Sidekiq requires three parts to work
1. Client
The Sidekiq client runs in any Ruby process (typically a puma, unicorn, or Passenger process) and allows you to create jobs for processing later.
There are two ways to create a job in your application code:
2.6.2 :001 > TestWorker.perform_async('easy')
=> "280fc47747be01da2077cc6d"
or2.6.2 :005 > Sidekiq::Client.push('class' => TestWorker, 'args' => ['easy'])
=> "66d2829dbba8f1b80212d05e"
These two methods are equivalent and create a Hash which represents the job. The client serializes the Hash to a JSON string and pushes that String into a queue in Redis. This means the arguments to your worker must be simple JSON data types (numbers, strings, boolean, array, hash). Complex Ruby objects (e.g. Date, Time, ActiveRecord models) will not serialize properly.
2. Redis
Redis provides data storage for Sidekiq. Jobs pushed by sidekiq-client remains in Redis Queue.
3. Server
Sidekiq server process pulls jobs from the queue in Redis and processes them. Like your web processes, Sidekiq boots Rails so your jobs and workers have the full Rails API, including Active Record, available for use. The server will instantiate the worker and call perform with the given arguments. Everything else is up to your code.

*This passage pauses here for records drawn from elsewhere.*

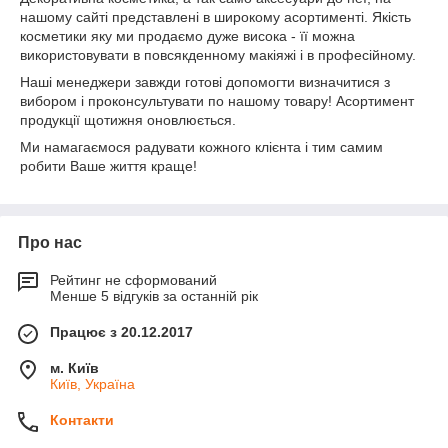
нашому сайті представлені в широкому асортименті. Якість
косметики яку ми продаємо дуже висока - її можна
використовувати в повсякденному макіяжі і в професійному.
Наші менеджери завжди готові допомогти визначитися з
вибором і проконсультувати по нашому товару! Асортимент
продукції щотижня оновлюється.
Ми намагаємося радувати кожного клієнта і тим самим
робити Ваше життя краще!
Про нас
Рейтинг не сформований
Менше 5 відгуків за останній рік
Працює з 20.12.2017
м. Київ
Київ, Україна
Контакти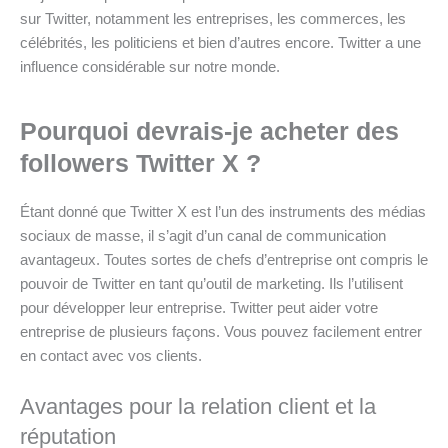
sur Twitter, notamment les entreprises, les commerces, les
célébrités, les politiciens et bien d’autres encore. Twitter a une
influence considérable sur notre monde.
Pourquoi devrais-je acheter des
followers Twitter X ?
Étant donné que Twitter X est l’un des instruments des médias
sociaux de masse, il s’agit d’un canal de communication
avantageux. Toutes sortes de chefs d’entreprise ont compris le
pouvoir de Twitter en tant qu’outil de marketing. Ils l’utilisent
pour développer leur entreprise. Twitter peut aider votre
entreprise de plusieurs façons. Vous pouvez facilement entrer
en contact avec vos clients.
Avantages pour la relation client et la
réputation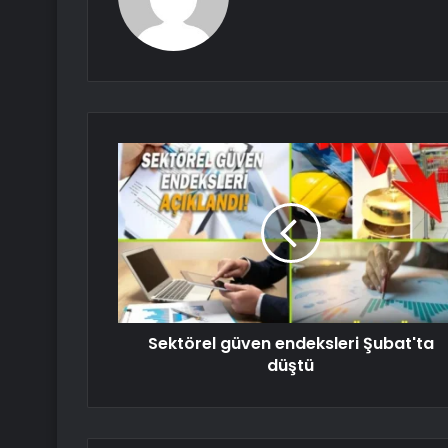
Sektörel güven endeksleri Şubat'ta
düştü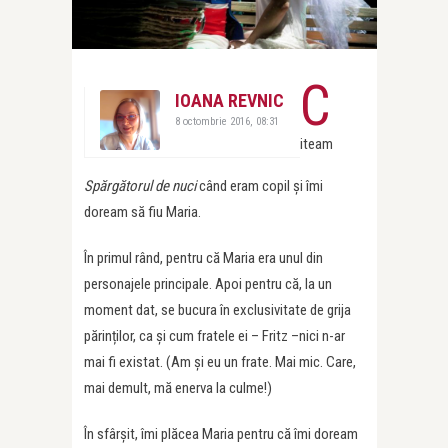
C
IOANA REVNIC
8 octombrie 2016, 08:31
iteam
Spărgătorul de nuci
când eram copil și îmi
doream să fiu Maria.
În primul rând, pentru că Maria era unul din
personajele principale. Apoi pentru că, la un
moment dat, se bucura în exclusivitate de grija
părinților, ca și cum fratele ei – Fritz –nici n-ar
mai fi existat. (Am și eu un frate. Mai mic. Care,
mai demult, mă enerva la culme!)
În sfârșit, îmi plăcea Maria pentru că îmi doream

The number of jobs that sidekiq server will perform at a time depends on available threads. we can set the concurrency in sidekiq.yml file which should be same as pool size in database.yml
Let's find more with code:
I am pre assuming that you have sidekiq and Redis installed on your rails application.
Ensure Redis and Sidekiq servers are running on your machine. To start Redis server on your local machine run $ ‘Redis-server’ and for sidekiq run $ ‘bundle exec sidekiq’ on your terminal.
This is how my sidekiq.yml file looks
:concurrency: 5
:pidfile: tmp/pids/sidekiq.pid
staging:
:concurrency: 10 # This should be same as pool size in database.yml
production:
:concurrency: 10 # This should be same as pool size in database.yml
I am using a development environment with concurrency 5.
let’s create a worker under app/workers/ directory and name it test_worker.rb
class TestWorker
include Sidekiq::Worker
sidekiq_options :queue => :default , :retry => 1def perform(type)
case type
when 'easy'
sleep 5
puts 'this is easy job 5 sec wait'
when 'medium'
sleep 20
puts 'this is medium job 20 sec wait'
when 'hard'
sleep 30
puts 'this is hard job 30 sec wait'
when 'error'
sleep 15
puts 'there is a error, wait for 15 sec'
raise 'raised error'
end
end
end
performing job:
2.6.2 :058 > TestWorker.perform_async('easy')
=> “f6c5ea4baa2689c1742dcac3”
2.6.2 :059 > Sidekiq::Queue.new('default').size
=> 0
Wait, What? my default queue is empty? then where is my job?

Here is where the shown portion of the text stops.